Regarding the controversial National Recovery Administration (NRA), the League was ambivalent. Jouett Shouse, the League president commented that "the NRA has indulged in unwarranted excesses of attempted regulation"; on the other, he added that "in many regards [the NRA] has served a useful purpose." Shouse said that he had "deep sympathy" with the goals of the NRA, explaining, "While I feel very strongly that the prohibition of child labor, the maintenance of a minimum wage and the limitation of the hours of work belong under our form of government in the realm of the affairs of the different states, yet I am entirely willing to agree that in the case of an overwhelming national emergency the Federal Government for a limited period should be permitted to assume jurisdiction of them."
The League labeled Roosevelt's Agricultural Adjustment Administration "a trend toward Fascist control of agriculture" and supported the Farmers Independence Council of America to oppose the administration. Social Security was said to "mark the end of democracy."

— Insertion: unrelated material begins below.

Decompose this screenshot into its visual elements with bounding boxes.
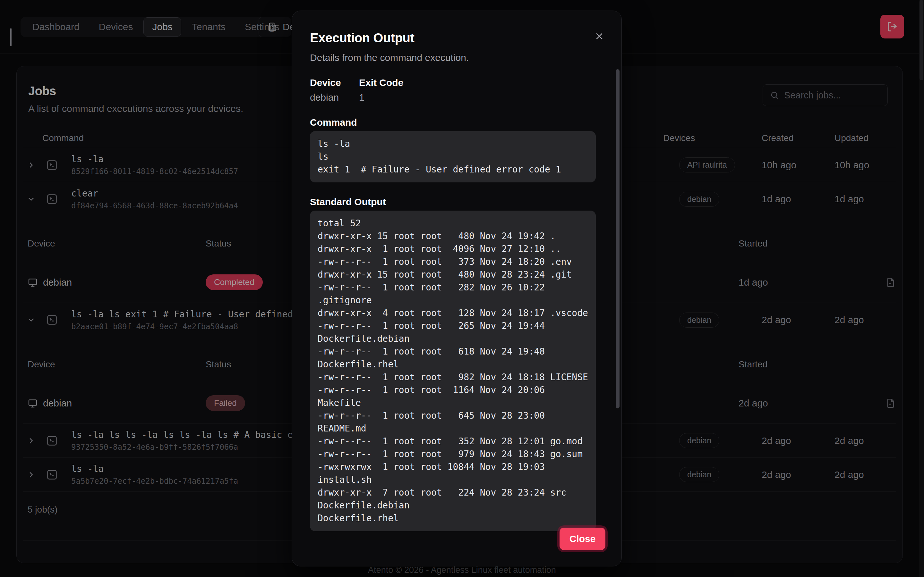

Lawyers for the American Liberty League challenged the validity of the Wagner Act (National Labor Relations Act), but in 1937, the United States Supreme Court upheld the constitutionality of the statute. The American Federation of Labor accused the League of hiring detectives to infiltrate labor unions and incite strikes and violence.
On the national level, the League's total expenditures over its six-year life amounted to $1,200,000, with more than a million of that being spent during its most active months before the 1936 election. Wealthy donors dominated, so that "fewer than two dozen bankers, industrialists, and businessmen" accounted for more than half the League's 1935 monies on the national level, with the du Pont family responsible for 30% of the total. The next year, 30 donors provided two-thirds of the funds and the du Ponts' share of the total exceeded 25%. Few continued to contribute after the 1936 elections.
In 1940, Pulitzer Prize-winning Washington reporter and later columnist Thomas L. Stokes looked back on the American Liberty League and called it "a very vulnerable straw man" for New Deal Democrats. FDR wanted to run in 1936, he wrote, without emphasizing his Democratic identity. The League's alliance of conservative Democrats "in whom the rank and file long ago had lost confidence" like Al Smith with "conservative Republicans, among whom were lawyers for great corporations" helped President Roosevelt's backers to present him as a man independent of traditional politicians and political alliances.